### Records to use

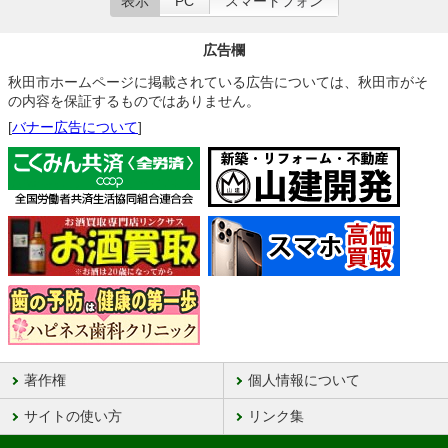
表示
PC
スマートフォン
広告欄
秋田市ホームページに掲載されている広告については、秋田市がそ
の内容を保証するものではありません。
[
バナー広告について
]
著作権
個人情報について
サイトの使い方
リンク集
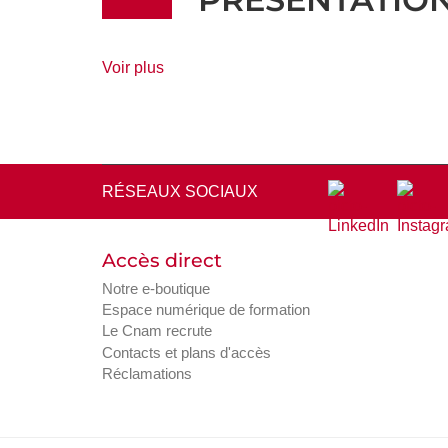
de
Voir plus
détails
RÉSEAUX SOCIAUX
Accès direct
Notre e-boutique
Espace numérique de formation
Le Cnam recrute
Contacts et plans d'accès
Réclamations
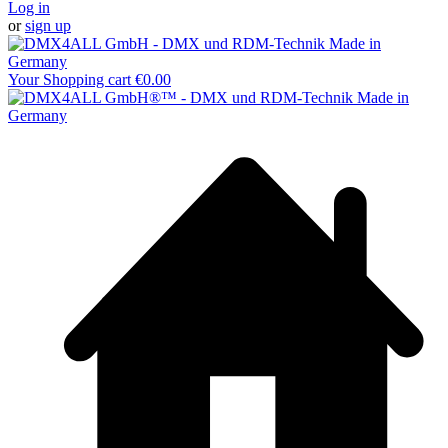
Log in
or
sign up
Your Shopping cart
€0.00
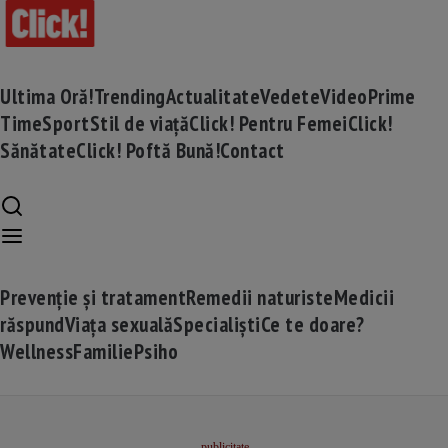
Ultima Oră!
Trending
Actualitate
Vedete
Video
Prime
Time
Sport
Stil de viață
Click! Pentru Femei
Click!
Sănătate
Click! Poftă Bună!
Contact
Prevenție și tratament
Remedii naturiste
Medicii
răspund
Viața sexuală
Specialiști
Ce te doare?
Wellness
Familie
Psiho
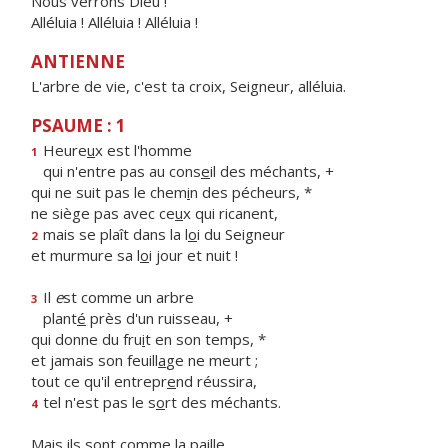
Nous verrons Dieu !
Alléluia ! Alléluia ! Alléluia !
ANTIENNE
L'arbre de vie, c'est ta croix, Seigneur, alléluia.
PSAUME : 1
Heure
u
x est l'homme
1
qui n'entre pas au cons
e
il des méchants, +
qui ne suit pas le chem
i
n des pécheurs, *
ne siège pas avec ce
u
x qui ricanent,
mais se plaît dans la l
o
i du Seigneur
2
et murmure sa l
o
i jour et nuit !
Il
e
st comme un arbre
3
plant
é
près d'un ruisseau, +
qui donne du fru
i
t en son temps, *
et jamais son feuill
a
ge ne meurt ;
tout ce qu'il entrepr
e
nd réussira,
tel n'est pas le s
o
rt des méchants.
4
Mais ils s
o
nt comme la paille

### Work required
Search the entries for the word "Click" and gather every line where it appears.

### Response box
Click! Pentru Femei
Click!
Click! Poftă Bună!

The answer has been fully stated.